=== Task goal ===
Anywhere the string "world" shows up in the listing below, copy the line it is in.

=== Data supplied ===
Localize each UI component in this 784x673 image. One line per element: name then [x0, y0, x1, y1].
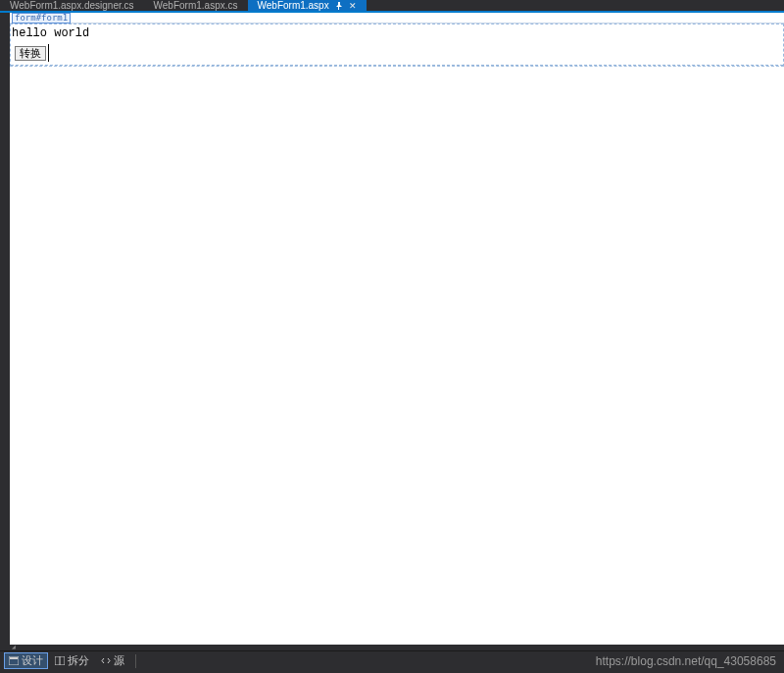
breadcrumb-form-selector[interactable]: form#form1	[12, 13, 71, 24]
element-breadcrumb: form#form1	[10, 13, 784, 24]
editor-tab-bar: WebForm1.aspx.designer.cs WebForm1.aspx.…	[0, 0, 784, 13]
button-selection-wrap: 转换	[12, 44, 49, 62]
design-view-icon	[9, 656, 19, 665]
close-icon[interactable]: ✕	[349, 1, 357, 11]
form-canvas[interactable]: hello world 转换	[10, 24, 784, 67]
label-control[interactable]: hello world	[12, 26, 89, 40]
designer-surface: form#form1 hello world 转换 ◢	[0, 13, 784, 650]
view-split-button[interactable]: 拆分	[50, 652, 94, 669]
tab-webform-aspx-cs[interactable]: WebForm1.aspx.cs	[144, 0, 248, 11]
split-view-icon	[55, 656, 65, 665]
button-control[interactable]: 转换	[15, 46, 46, 61]
view-design-button[interactable]: 设计	[4, 652, 48, 669]
resize-ruler[interactable]: ◢	[10, 645, 784, 650]
source-view-icon	[101, 656, 111, 665]
watermark-text: https://blog.csdn.net/qq_43058685	[596, 654, 780, 668]
designer-empty-area[interactable]	[10, 67, 784, 645]
view-label: 源	[114, 653, 124, 668]
view-mode-bar: 设计 拆分 源 https://blog.csdn.net/qq_4305868…	[0, 650, 784, 670]
tab-webform-designer-cs[interactable]: WebForm1.aspx.designer.cs	[0, 0, 144, 11]
tab-label: WebForm1.aspx.cs	[154, 0, 238, 11]
view-label: 拆分	[68, 653, 89, 668]
tab-webform-aspx[interactable]: WebForm1.aspx ✕	[248, 0, 367, 11]
pin-icon[interactable]	[335, 2, 343, 10]
view-source-button[interactable]: 源	[96, 652, 129, 669]
view-divider	[135, 654, 136, 668]
tab-label: WebForm1.aspx	[258, 0, 329, 11]
svg-rect-1	[10, 657, 18, 659]
view-label: 设计	[22, 653, 43, 668]
tab-label: WebForm1.aspx.designer.cs	[10, 0, 134, 11]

=== Answer section ===
form-canvas[interactable]: hello world 转换	[10, 24, 784, 67]
label-control[interactable]: hello world	[12, 26, 89, 40]
designer-surface: form#form1 hello world 转换 ◢	[0, 13, 784, 650]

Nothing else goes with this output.